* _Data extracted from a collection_
▬▬▬▬▬▬▬▬▬▬

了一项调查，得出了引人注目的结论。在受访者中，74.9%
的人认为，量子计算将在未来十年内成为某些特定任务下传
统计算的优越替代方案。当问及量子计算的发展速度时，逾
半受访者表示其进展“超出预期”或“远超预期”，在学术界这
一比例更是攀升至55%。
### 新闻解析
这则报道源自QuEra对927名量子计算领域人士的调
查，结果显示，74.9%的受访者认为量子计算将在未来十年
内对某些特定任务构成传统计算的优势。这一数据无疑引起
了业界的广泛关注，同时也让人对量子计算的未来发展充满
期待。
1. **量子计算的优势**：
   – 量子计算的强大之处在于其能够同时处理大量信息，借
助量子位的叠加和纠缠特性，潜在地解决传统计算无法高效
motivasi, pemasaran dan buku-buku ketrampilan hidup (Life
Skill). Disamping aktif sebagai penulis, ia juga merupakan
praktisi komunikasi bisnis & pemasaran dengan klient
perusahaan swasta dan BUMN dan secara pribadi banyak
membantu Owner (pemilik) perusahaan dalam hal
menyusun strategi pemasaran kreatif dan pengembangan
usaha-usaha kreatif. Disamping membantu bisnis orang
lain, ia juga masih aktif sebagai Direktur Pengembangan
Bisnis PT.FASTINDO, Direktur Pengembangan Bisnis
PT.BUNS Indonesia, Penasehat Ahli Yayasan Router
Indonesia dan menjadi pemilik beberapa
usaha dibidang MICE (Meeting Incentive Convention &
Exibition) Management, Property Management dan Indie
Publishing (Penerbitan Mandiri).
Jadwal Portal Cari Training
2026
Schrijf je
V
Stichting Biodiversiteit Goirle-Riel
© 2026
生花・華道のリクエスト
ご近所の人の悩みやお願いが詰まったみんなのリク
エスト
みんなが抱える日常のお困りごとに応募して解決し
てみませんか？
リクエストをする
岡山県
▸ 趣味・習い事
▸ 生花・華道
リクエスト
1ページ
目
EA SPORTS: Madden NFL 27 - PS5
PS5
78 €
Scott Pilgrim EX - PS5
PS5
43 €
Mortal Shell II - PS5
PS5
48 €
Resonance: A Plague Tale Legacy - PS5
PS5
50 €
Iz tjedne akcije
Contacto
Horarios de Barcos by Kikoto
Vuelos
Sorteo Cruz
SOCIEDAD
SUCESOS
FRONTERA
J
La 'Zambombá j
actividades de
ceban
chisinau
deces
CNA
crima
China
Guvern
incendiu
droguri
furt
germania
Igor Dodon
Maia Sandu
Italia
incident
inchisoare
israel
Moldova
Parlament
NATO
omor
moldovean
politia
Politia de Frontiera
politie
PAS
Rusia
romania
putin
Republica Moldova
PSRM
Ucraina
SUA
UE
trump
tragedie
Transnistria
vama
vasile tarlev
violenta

▬▬▬▬▬▬▬▬▬▬

Where does the string "sebagai" occur in the data above? Copy every line that holds it.

Skill). Disamping aktif sebagai penulis, ia juga merupakan
lain, ia juga masih aktif sebagai Direktur Pengembangan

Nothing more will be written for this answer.